May 13, 2020
The Internal Revenue Service has issued a series of questions and answers regarding the CARES Act coronavirus-related relief for retirement plans and Individual Retirement Accounts. That’s helpful as folks consider tapping these accounts in the economic downturn.
As of April 17, Fidelity Investments found that 164,950 individuals (nearly 1 out of 100) covered under 401(k) and 403(b) workplace retirement plans that it administers already had taken a CARES distribution. Of those, 3,256 had requested the maximum $100,000 distribution.
The CARES Act, the $2 trillion stimulus package passed in late March, opened the door to taking huge sums out of retirement accounts. That raises a lot of questions.
Who’s eligible? The IRS FAQ says that they’ve received and are reviewing comments requesting that the list of eligibility factors be expanded. For now, it’s clear that you automatically qualify if you, a spouse or dependent tested positive for COVID-19 or if you’ve been impacted more broadly. You also qualify if you’ve experienced “adverse financial consequences” on account of being quarantined, being furloughed or laid off or having work hours reduced, being unable to work due to lack of child care or the closing or reduction in hours of a business you own and operate. The FAQ stress that an individual is entitled to treat a distribution as a coronavirus-related distribution for income tax purposes “only if the individual actually meets the eligibility requirements.”
Under the new law, you can take up to $100,000 as a distribution in calendar year 2020, and the normal 10% early withdrawal penalty for folks under 59 1/2 is waived. The FAQ clarifies that the $100,000 is an aggregate limit for all plans (you can’t take $100,000 out of a 401(k) and another $10,000 out of an IRA). You’ll still owe income taxes on the money you take out, but you’re allowed three years to pay the taxes.
The FAQs include this example: “If you receive a $9,000 coronavirus-related distribution in 2020, you would report $3,000 in income on your federal income tax return for each of 2020, 2021, and 2022. However, you have the option of including the entire distribution in your income for the year of the distribution.” The year of distribution option might make more sense if your income for that year is lower than what you expect it to be in future years.
If your circumstances improve, the new law says that you can redeposit the money you took out back into your retirement account (or another eligible retirement account) as a rollover contribution within three years. The IRS FAQ give an example of how this would work: If you receive a distribution in 2020 and choose to include it in income over three years (2020, 2021, and 2022), and then repay the full amount to an eligible retirement plan in 2022, you may file amended federal income tax returns for 2020 and 2021 to claim a refund of the tax attributable to the amount of the distribution that you included in income for those years, and you will not be required to include any amount in income in 2022.
Check with your employer plan administrator before you assume you’ll be able to redeposit money to replenish your nest egg. The IRS FAQs note that some employer retirement plans don’t allow rollover contributions, and that “a plan is not required to change its terms or procedures to accept repayments.”
The new law also increases the amount you can borrow from your 401(k). Through September 22, 2020, you can borrow 100% of your account balance up to $100,000 (less any outstanding loans). That’s up from the normal $50,000 limit. In addition, for outstanding loans, the due date for payments due through December 31, 2020 can be delayed up to one year.
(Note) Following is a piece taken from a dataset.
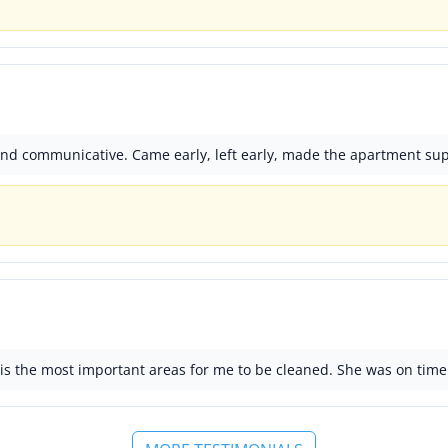
 and communicative. Came early, left early, made the apartment sup
s the most important areas for me to be cleaned. She was on time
But the IRS FAQ notes that any payments after the suspension period will be adjusted to reflect the delay and any interest accrued during the delay.
Should you take a loan or a distribution? Alison Borland, an executive vice president at benefits provider Alight warns on PlanSponsor that the CARES Act provision allowing larger loans is sub-optimal when compared to the more flexible distribution option. Loans carry a greater risk. To start with, payments are high, so you might not be able to afford them. For example, a five-year loan of $100,000 at typical rates results in a payment of about $1,800 per month. “This math just doesn’t work for most participants and could lead to a wave of defaults in 2021,” she predicts. Worse, a defaulted COVID-19-related loan would incur full income taxation plus the 10% early withdrawal penalty in the year of default. With a distribution, by contrast, you have the three years to pay the income tax, and the 10% penalty is waived altogether.
What if your employer doesn’t adopt the COVID-19-related retirement provisions? According to the IRS FAQs, you can still take a distribution and treat it as a COVID-19 distribution when you file your income tax returns (Question 9).
The IRS FAQ says that more formal guidance will be forthcoming. In the meantime, it includes a link to the 16-page 2005 retirement plan relief guidance issued post-Hurricane Katrina, as the IRS expects the formal CARES Act guidance will apply the same rules. Also, there will be a new IRS form, Form 8915E, to report repayments of coronavirus distributions.